The response should hold every record from the listing that follows, verbatim, and no pictures.

[Records]

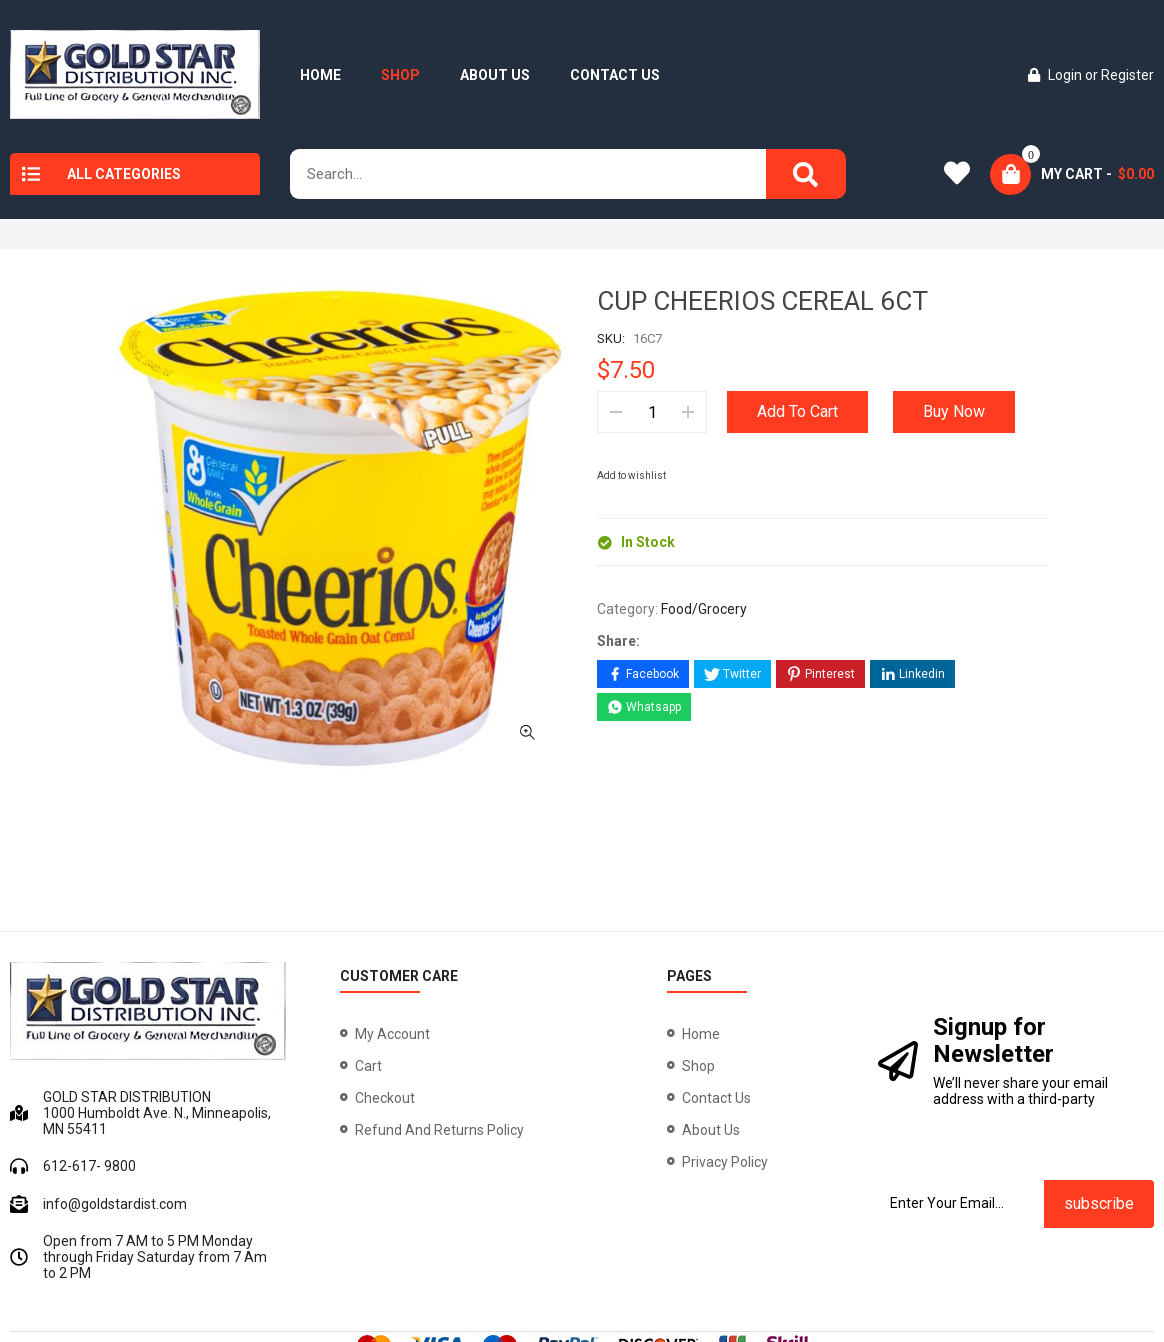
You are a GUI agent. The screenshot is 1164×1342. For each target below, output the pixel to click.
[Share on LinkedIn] (912, 674)
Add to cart (797, 411)
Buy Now (954, 411)
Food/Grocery (704, 609)
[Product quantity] (651, 412)
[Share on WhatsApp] (644, 707)
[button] (527, 544)
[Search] (806, 174)
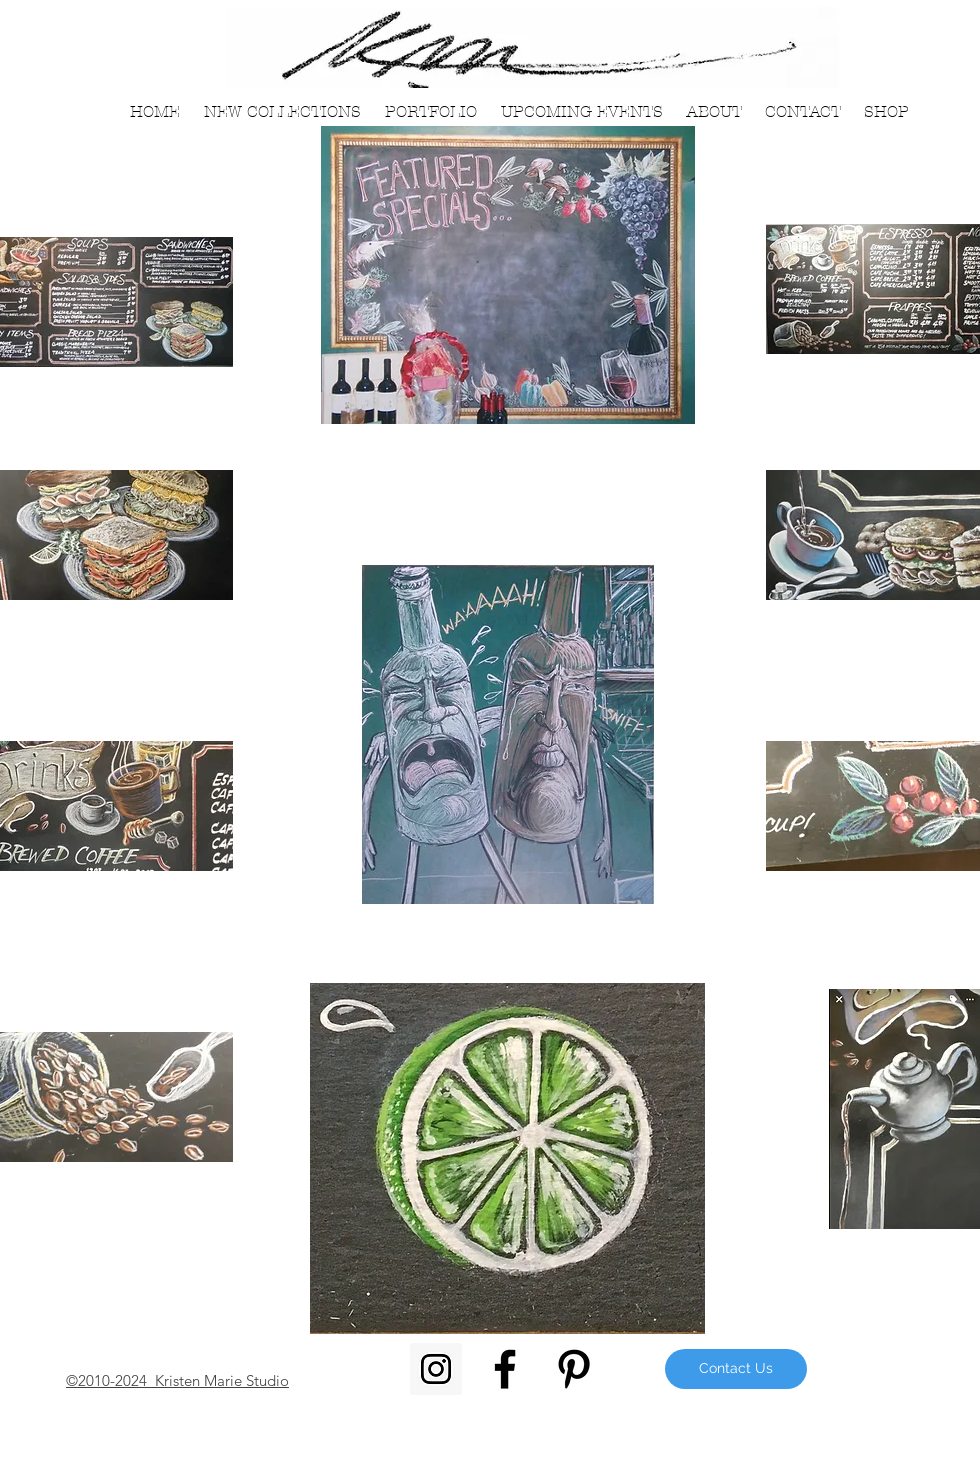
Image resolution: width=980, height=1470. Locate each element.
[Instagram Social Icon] (436, 1369)
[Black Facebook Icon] (505, 1369)
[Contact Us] (736, 1369)
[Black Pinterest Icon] (574, 1369)
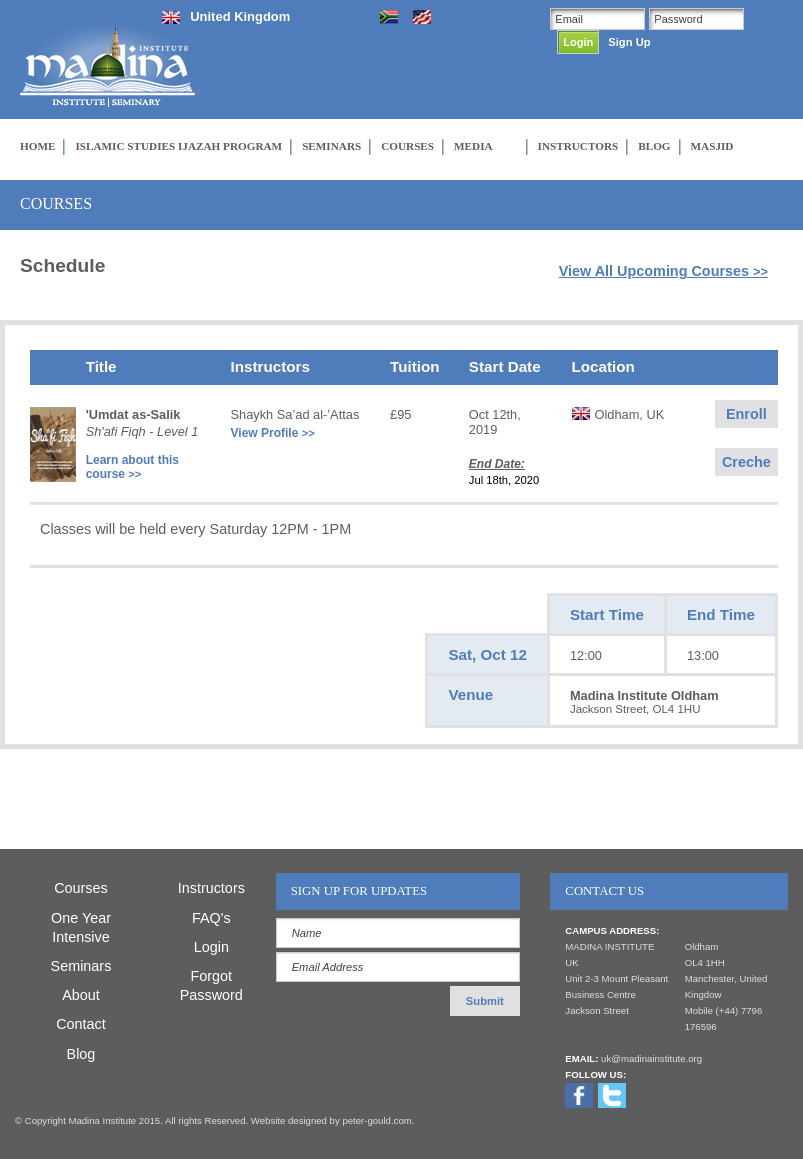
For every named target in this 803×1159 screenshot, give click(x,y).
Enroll (746, 414)
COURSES (407, 146)
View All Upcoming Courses (663, 271)
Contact (81, 1024)
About (81, 995)
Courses (81, 888)
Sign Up (629, 42)
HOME (37, 146)
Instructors (211, 888)
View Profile (273, 433)
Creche (746, 462)
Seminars (81, 966)
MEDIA (473, 146)
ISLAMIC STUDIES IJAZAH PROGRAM (178, 146)
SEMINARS (331, 146)
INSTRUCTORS (578, 146)
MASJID (712, 146)
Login (211, 947)
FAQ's (211, 918)
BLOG (654, 146)
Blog (81, 1054)
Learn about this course (132, 467)
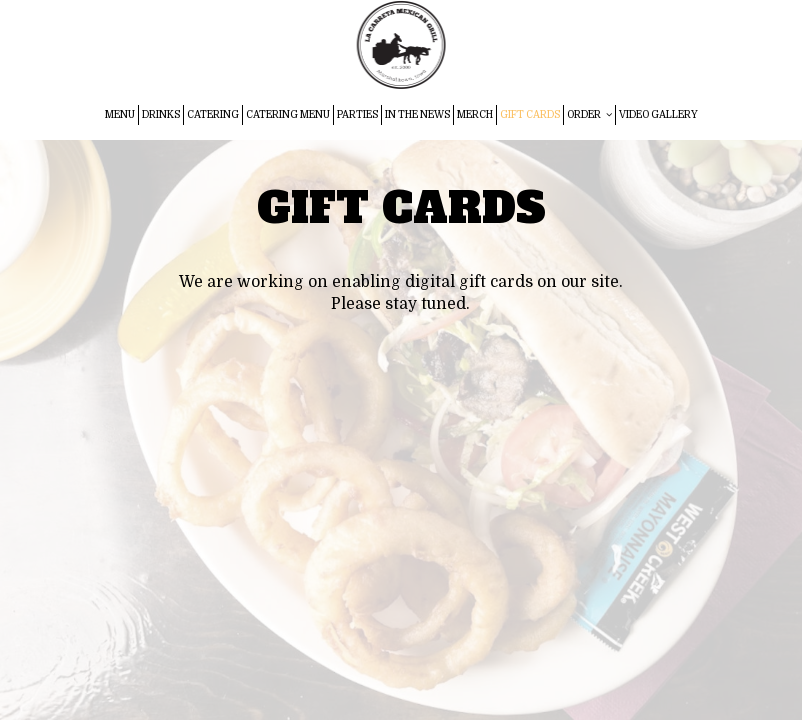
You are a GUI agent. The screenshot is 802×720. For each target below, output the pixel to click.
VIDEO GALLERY (658, 114)
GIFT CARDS (530, 114)
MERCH (475, 114)
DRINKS (161, 114)
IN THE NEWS (417, 114)
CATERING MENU (288, 114)
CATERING (213, 114)
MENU (120, 114)
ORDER (589, 114)
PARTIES (357, 114)
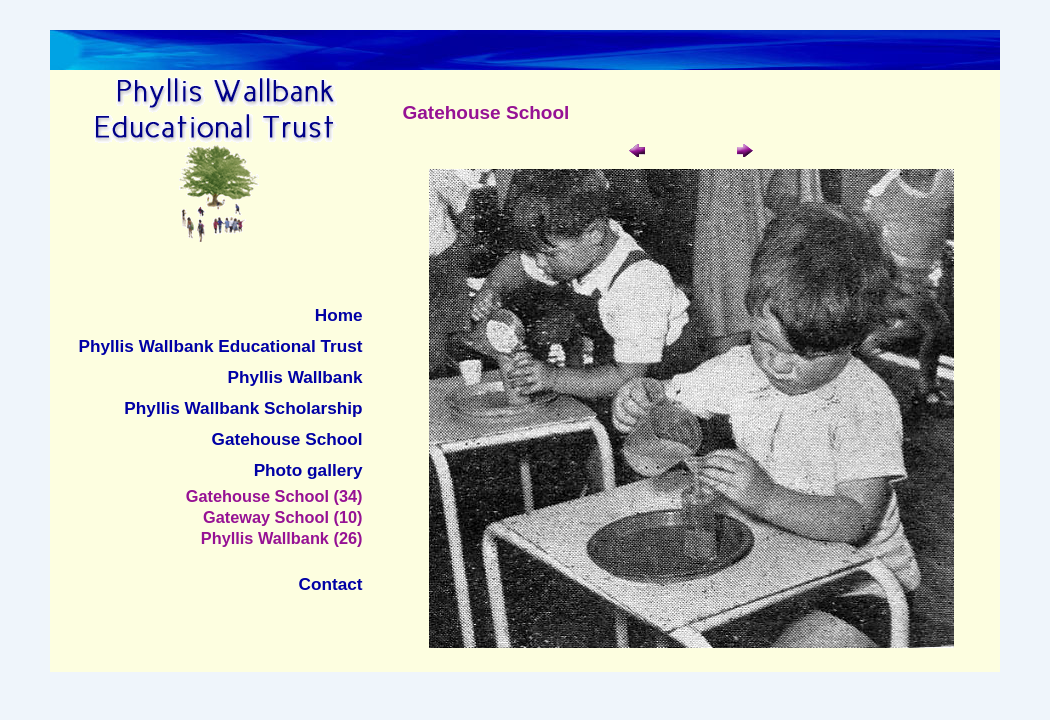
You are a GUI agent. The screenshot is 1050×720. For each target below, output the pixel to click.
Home (339, 315)
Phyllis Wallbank (295, 377)
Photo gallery (308, 470)
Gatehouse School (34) (274, 496)
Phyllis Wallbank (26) (282, 538)
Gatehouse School (287, 439)
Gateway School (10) (283, 517)
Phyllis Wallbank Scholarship (243, 408)
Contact (331, 584)
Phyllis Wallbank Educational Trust (221, 346)
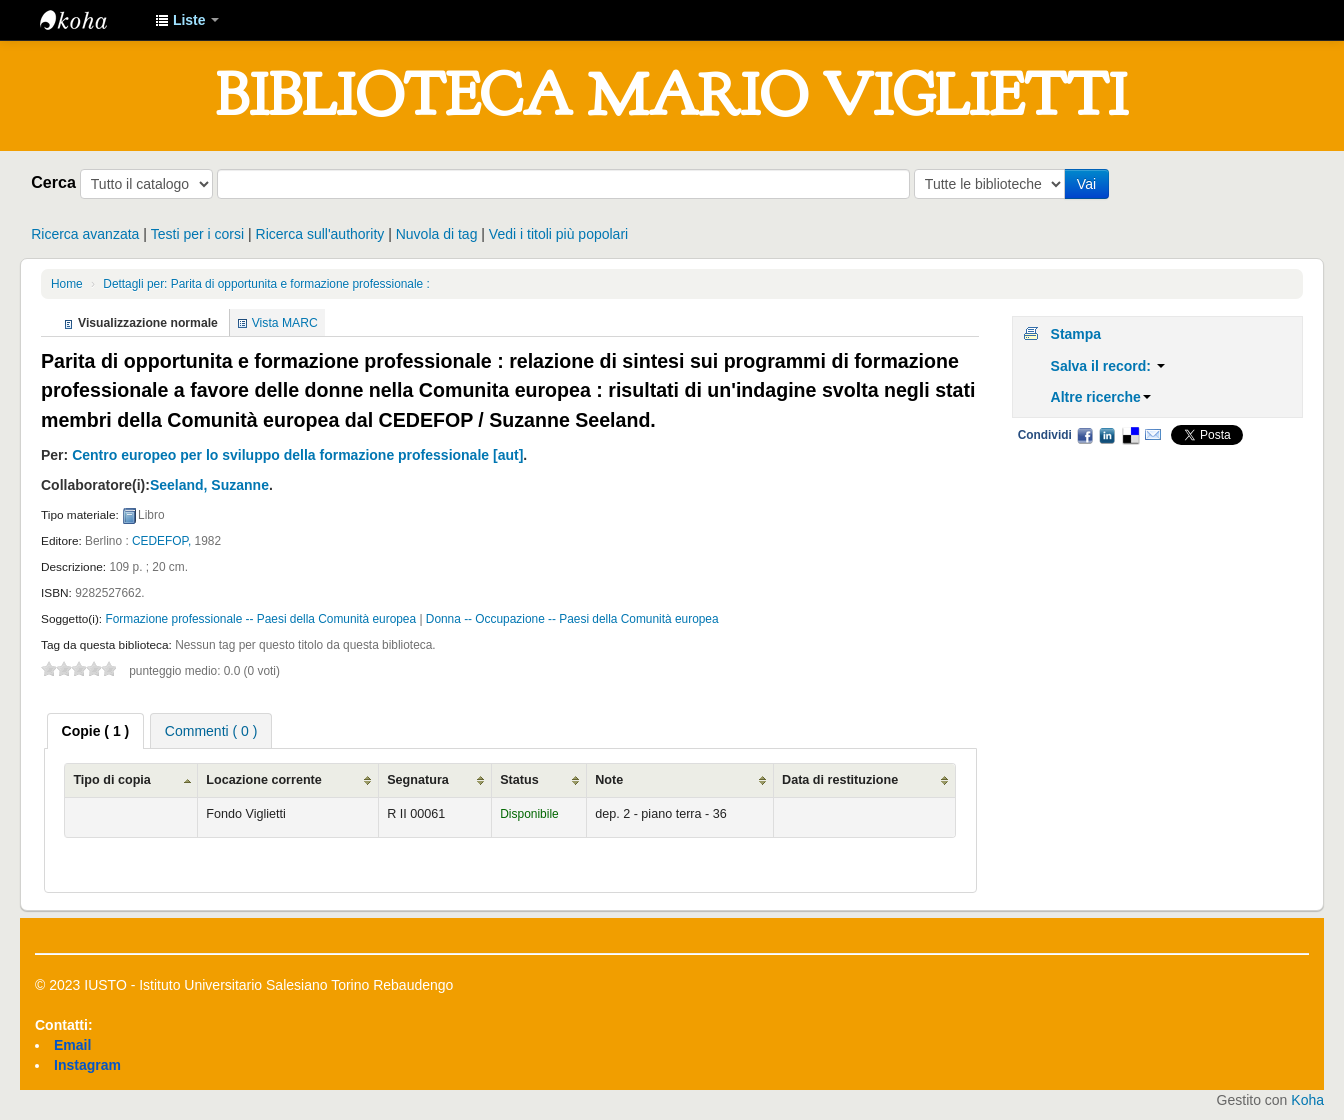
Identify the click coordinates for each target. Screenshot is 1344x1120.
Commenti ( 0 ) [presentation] (211, 731)
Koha (1307, 1100)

[/Records]

Answer box:
You are a GUI agent. The screenshot is 1164×1342. For each target below, output the pixel to click.
[Share on LinkedIn] (912, 674)
Add to cart (797, 411)
Buy Now (954, 411)
Food/Grocery (704, 609)
[Product quantity] (651, 412)
[Share on WhatsApp] (644, 707)
[button] (527, 544)
[Search] (806, 174)
Image resolution: width=980, height=1470. Locate each element.
[Instagram Social Icon] (436, 1369)
[Black Facebook Icon] (505, 1369)
[Contact Us] (736, 1369)
[Black Pinterest Icon] (574, 1369)
For every named target in this 803×1159 screenshot, give click(x,y).
Enroll (746, 414)
COURSES (407, 146)
View All Upcoming Courses (663, 271)
Contact (81, 1024)
About (81, 995)
Courses (81, 888)
Sign Up (629, 42)
HOME (37, 146)
Instructors (211, 888)
View Profile (273, 433)
Creche (746, 462)
Seminars (81, 966)
MEDIA (473, 146)
ISLAMIC STUDIES IJAZAH PROGRAM (178, 146)
SEMINARS (331, 146)
INSTRUCTORS (578, 146)
MASJID (712, 146)
Login (211, 947)
FAQ's (211, 918)
BLOG (654, 146)
Blog (81, 1054)
Learn about this course (132, 467)
You are a GUI agent. The screenshot is 802×720. For each target below, output the pixel to click.
VIDEO GALLERY (658, 114)
GIFT CARDS (530, 114)
MERCH (475, 114)
DRINKS (161, 114)
IN THE NEWS (417, 114)
CATERING MENU (288, 114)
CATERING (213, 114)
MENU (120, 114)
ORDER (589, 114)
PARTIES (357, 114)
You are a GUI agent. The screenshot is 1050×720. For each target below, output the pixel to click.
Home (339, 315)
Phyllis Wallbank (295, 377)
Photo gallery (308, 470)
Gatehouse School (34) (274, 496)
Phyllis Wallbank (26) (282, 538)
Gatehouse School (287, 439)
Gateway School (10) (283, 517)
Phyllis Wallbank Scholarship (243, 408)
Contact (331, 584)
Phyllis Wallbank Educational Trust (221, 346)
Identify the click coordinates for each target. Screenshot is 1344x1120.
Commenti ( 0 ) [presentation] (211, 731)
Koha (1307, 1100)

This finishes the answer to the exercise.